## Activity
The line containing "Cummings, Irving, 1888-1959 (129, 867)" and every line after it, through the end of the records below: repeat them exactly, nothing more.

(Items from a data source)

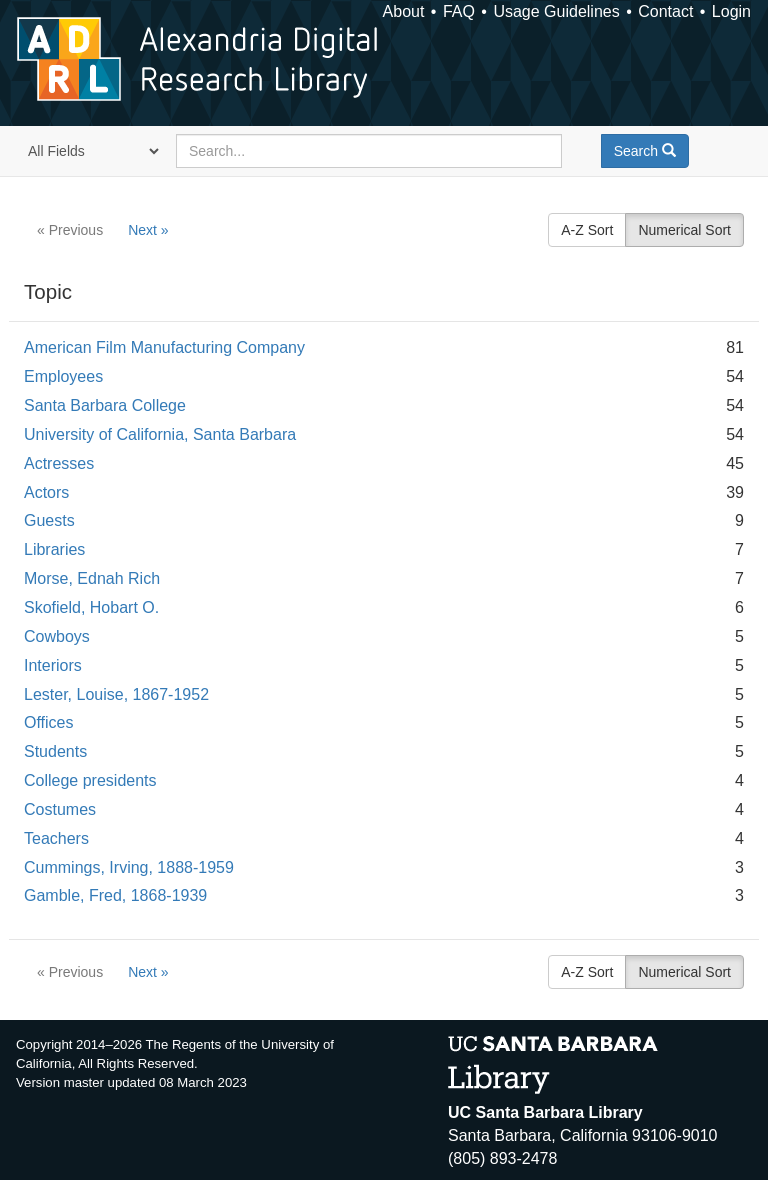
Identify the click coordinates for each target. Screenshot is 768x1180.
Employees (63, 376)
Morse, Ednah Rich (92, 578)
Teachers (56, 838)
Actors (46, 492)
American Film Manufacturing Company (164, 347)
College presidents (90, 780)
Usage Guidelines (556, 11)
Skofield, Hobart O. (91, 607)
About (404, 11)
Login (731, 11)
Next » (148, 230)
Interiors (53, 665)
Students (55, 751)
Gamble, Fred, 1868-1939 (115, 895)
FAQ (459, 11)
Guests (49, 520)
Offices (49, 722)
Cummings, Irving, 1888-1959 (129, 867)
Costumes (60, 809)
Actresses (59, 463)
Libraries (54, 549)
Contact (665, 11)
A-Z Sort (587, 230)
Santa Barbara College (105, 405)
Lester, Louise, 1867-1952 (116, 694)
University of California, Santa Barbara (160, 434)
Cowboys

## Response box
Cummings, Irving, 1888-1959 (129, 867)
Costumes (60, 809)
Actresses (59, 463)
Libraries (54, 549)
Contact (665, 11)
A-Z Sort (587, 230)
Santa Barbara College (105, 405)
Lester, Louise, 1867-1952 (116, 694)
University of California, Santa Barbara (160, 434)
Cowboys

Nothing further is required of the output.